University terms explained

For a full list of terms see the Glossary of terms.

Undergraduate

The first degree you study towards at university is called an undergraduate degree, eg, Bachelor of Arts, Bachelor of Laws. Certificates and diplomas are also undergraduate qualifications. An undergraduate student is one who is studying for for their first (bachelor’s) degree, or a certificate or diploma.

Graduate and postgraduate

A graduate is a person who has met the requirements for a degree and been awarded it.

Postgraduate and graduate courses can only be taken by students who have already completed a bachelor’s degree, ie, graduates.

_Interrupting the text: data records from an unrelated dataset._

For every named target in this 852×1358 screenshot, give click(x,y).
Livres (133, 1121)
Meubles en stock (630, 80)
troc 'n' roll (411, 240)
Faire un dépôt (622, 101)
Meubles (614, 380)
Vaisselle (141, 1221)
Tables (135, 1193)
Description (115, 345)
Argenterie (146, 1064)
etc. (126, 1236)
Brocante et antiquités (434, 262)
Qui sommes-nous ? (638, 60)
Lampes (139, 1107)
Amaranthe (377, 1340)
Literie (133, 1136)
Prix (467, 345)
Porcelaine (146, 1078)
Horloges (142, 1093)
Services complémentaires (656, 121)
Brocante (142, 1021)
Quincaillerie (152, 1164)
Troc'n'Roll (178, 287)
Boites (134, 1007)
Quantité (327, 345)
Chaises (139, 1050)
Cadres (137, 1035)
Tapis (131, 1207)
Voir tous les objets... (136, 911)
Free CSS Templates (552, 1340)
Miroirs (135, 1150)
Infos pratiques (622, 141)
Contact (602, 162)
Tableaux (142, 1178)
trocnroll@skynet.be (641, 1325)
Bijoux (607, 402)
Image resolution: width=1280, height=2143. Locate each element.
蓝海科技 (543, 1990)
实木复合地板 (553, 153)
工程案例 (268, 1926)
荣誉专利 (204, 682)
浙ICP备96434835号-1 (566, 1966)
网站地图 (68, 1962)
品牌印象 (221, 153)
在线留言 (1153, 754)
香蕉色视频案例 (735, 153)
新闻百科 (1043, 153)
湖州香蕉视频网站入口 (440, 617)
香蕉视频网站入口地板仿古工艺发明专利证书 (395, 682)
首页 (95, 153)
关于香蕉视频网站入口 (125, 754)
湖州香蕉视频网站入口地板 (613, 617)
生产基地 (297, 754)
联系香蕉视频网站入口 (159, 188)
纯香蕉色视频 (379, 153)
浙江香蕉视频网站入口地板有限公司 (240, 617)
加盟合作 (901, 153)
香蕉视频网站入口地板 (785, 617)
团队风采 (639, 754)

Postgraduate qualifications involve more advanced study in the area of your first (undergraduate) degree. They include honours and master’s degrees, postgraduate certificates and diplomas, and doctorates (PhDs).

Graduate qualifications normally involve study in an area other than the area of your first degree. They allow you to change subject areas and some prepare you for employment in a certain field, eg, journalism, teaching. Graduate qualifications include graduate certificates and diplomas.

Domestic student

You are domestic student if you have any of the following:

  • New Zealand citizenship (This includes New Zealand citizens born in the Cook Islands, Niue or Tokelau and New Zealand citizens by descent)
  • Australian citizenship
  • Are a holder of a New Zealand residence class visa

International Student

You are an international student if you are a citizen or a residence class visa holder of a country other than New Zealand or Australia.

See citizenship and residency requirements.

Qualifications

A qualification is an award you receive after completing your programme of study. UC offers a number of different types of qualifications.

Your first degree is usually at undergraduate level and is called a bachelor’s degree. It usually takes three or four years of full-time study to complete. After your first degree, you can carry on to a postgraduate or graduate degree (eg. master's, PhD).

Explore your qualification options:

Subjects

A subject is a particular area of study that the UC offers courses in, eg. English, French, Mathematics or Geology. While you can study many subjects at 100-level, some subjects, eg. Counselling, Diplomacy and International Relations, Fire Engineering and Journalism are only available at graduate or other postgraduate levels.

Browse subjects to explore your study options and get an idea of everything that is on offer.

Courses

Courses are blocks of work that are usually taught over one semester. To successfully gain a qualification, you need to fulfill the course requirements of the qualification you are studying towards.

Course codes and course occurrences

Each course has a code of four letters and three numbers. The letters show the subject and the numbers show the level.

For example, MATH101 is a Mathematics course at 100 level and ENGL201 is an English course at 200 level.

Find out more about Course codes.

Points

Each course has a point value that reflects the workload for the course. All courses have a point value of 15 or multiples of 15.

When you pass a course the points are credited towards your degree. If you fail a course you do not get any points. You must complete a certain number of points to complete your degree.